*** Opening Task inputs ***

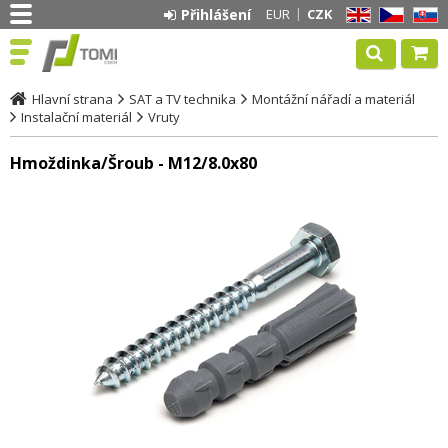
Přihlášení
EUR
CZK
EN
CZ
SK
Hlavní strana
SAT a TV technika
Montážní nářadí a materiál
Instalační materiál
Vruty
Hmoždinka/Šroub - M12/8.0x80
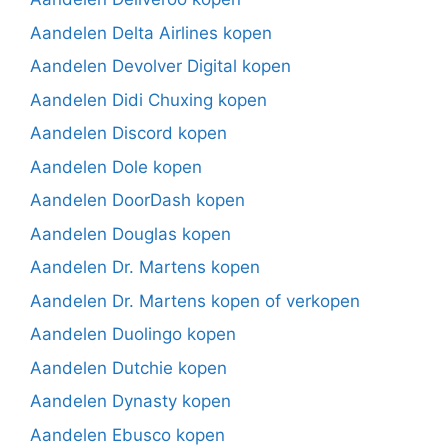
Aandelen Delta Airlines kopen
Aandelen Devolver Digital kopen
Aandelen Didi Chuxing kopen
Aandelen Discord kopen
Aandelen Dole kopen
Aandelen DoorDash kopen
Aandelen Douglas kopen
Aandelen Dr. Martens kopen
Aandelen Dr. Martens kopen of verkopen
Aandelen Duolingo kopen
Aandelen Dutchie kopen
Aandelen Dynasty kopen
Aandelen Ebusco kopen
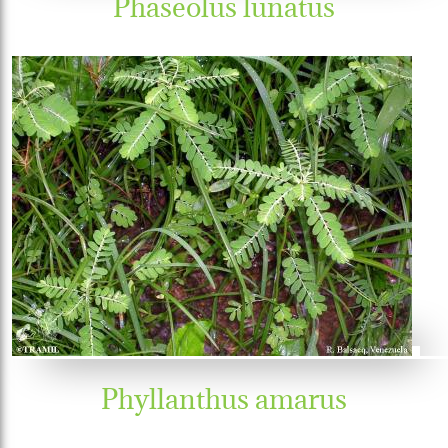
Phaseolus lunatus
Phyllanthus amarus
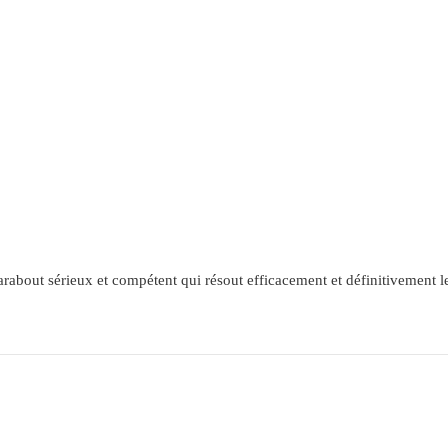
about sérieux et compétent qui résout efficacement et définitivement le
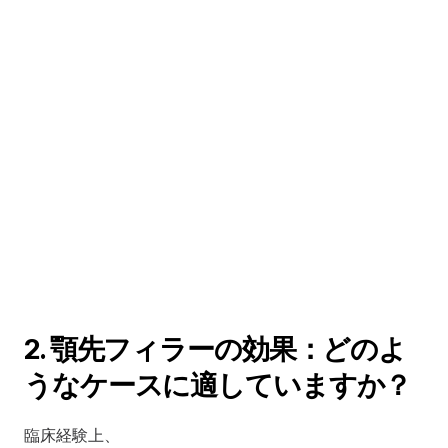
2. 顎先フィラーの効果：どのよ
うなケースに適していますか？
臨床経験上、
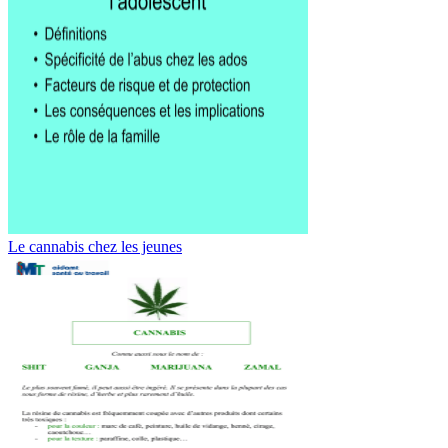
Le cannabis chez les jeunes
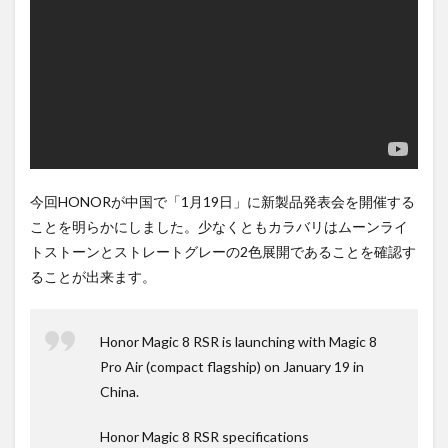
は待
ち時
間不
要の
オン
ライ
ンシ
ョッ
プが
おす
す
今回HONORが中国で「1月19日」に新製品発表会を開催する
め！
ことを明らかにしました。少なくともカラバリはムーンライ
トストーンとストレートグレーの2色展開であることを確認す
ることが出来ます。
Honor Magic 8 RSR is launching with Magic 8
Pro Air (compact flagship) on January 19 in
China.
Honor Magic 8 RSR specifications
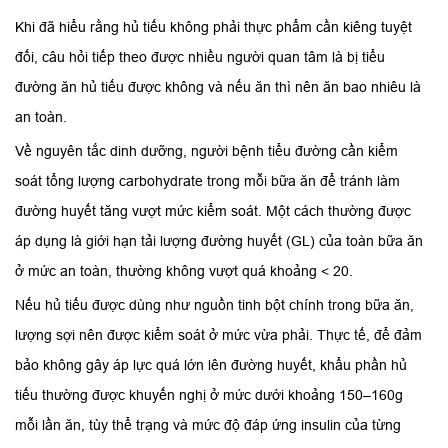
Khi đã hiểu rằng hủ tiếu không phải thực phẩm cần kiêng tuyệt
đối, câu hỏi tiếp theo được nhiều người quan tâm là bị tiểu
đường ăn hủ tiếu được không và nếu ăn thì nên ăn bao nhiêu là
an toàn.
Về nguyên tắc dinh dưỡng, người bệnh tiểu đường cần kiểm
soát tổng lượng carbohydrate trong mỗi bữa ăn để tránh làm
đường huyết tăng vượt mức kiểm soát. Một cách thường được
áp dụng là giới hạn tải lượng đường huyết (GL) của toàn bữa ăn
ở mức an toàn, thường không vượt quá khoảng < 20.
Nếu hủ tiếu được dùng như nguồn tinh bột chính trong bữa ăn,
lượng sợi nên được kiểm soát ở mức vừa phải. Thực tế, để đảm
bảo không gây áp lực quá lớn lên đường huyết, khẩu phần hủ
tiếu thường được khuyến nghị ở mức dưới khoảng 150–160g
mỗi lần ăn, tùy thể trạng và mức độ đáp ứng insulin của từng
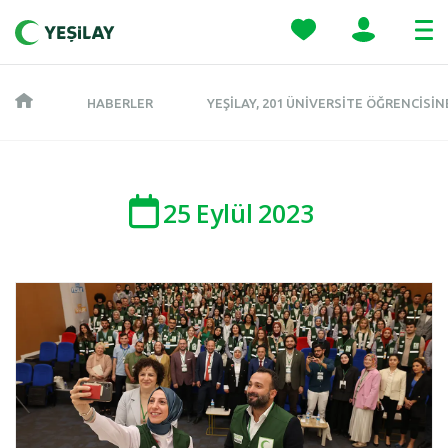
HABERLER
YEŞILAY, 201 ÜNIVERSITE ÖĞRENCISI
25
Eylül
2023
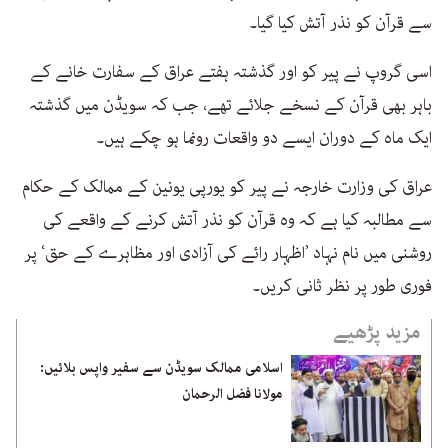
سے قرآن کو نذر آتش کیا گیا۔
اسی گروپ نے پیر کو اور گذشتہ ہفتے عراق کے سفارت خانے کے
باہر بھی قرآن کے نسخے جلائے تھے، جب کہ سویڈن میں گذشتہ
ایک ماہ کے دوران ایسے دو واقعات رونما ہو چکے ہیں۔
عراق کی وزارت خارجہ نے پیر کو یورپی یونین کے ممالک کے حکام
سے مطالبہ کیا ہے کہ وہ قرآن کو نذر آتش کرنے کے واقعے کی
روشنی میں نام نہاد ’اظہار رائے کی آزادی اور مظاہرے کے حق‘ پر
فوری طور پر نظر ثانی کریں۔
مزید پڑھیے
اسلامی ممالک سویڈن سے سفیر واپس بلائیں:
مولانا فضل الرحمان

*** Closing Task inputs ***

#### About this exercise
Taking the records above, print only and exactly the lines from the line with "ở mức an toàn, thường" to the line with "عراق کی وزارت", both kept, and exclude pictures.

#### Answer section
ở mức an toàn, thường không vượt quá khoảng < 20.
Nếu hủ tiếu được dùng như nguồn tinh bột chính trong bữa ăn,
lượng sợi nên được kiểm soát ở mức vừa phải. Thực tế, để đảm
bảo không gây áp lực quá lớn lên đường huyết, khẩu phần hủ
tiếu thường được khuyến nghị ở mức dưới khoảng 150–160g
mỗi lần ăn, tùy thể trạng và mức độ đáp ứng insulin của từng
HABERLER
YEŞILAY, 201 ÜNIVERSITE ÖĞRENCISI
25
Eylül
2023
سے قرآن کو نذر آتش کیا گیا۔
اسی گروپ نے پیر کو اور گذشتہ ہفتے عراق کے سفارت خانے کے
باہر بھی قرآن کے نسخے جلائے تھے، جب کہ سویڈن میں گذشتہ
ایک ماہ کے دوران ایسے دو واقعات رونما ہو چکے ہیں۔
عراق کی وزارت خارجہ نے پیر کو یورپی یونین کے ممالک کے حکام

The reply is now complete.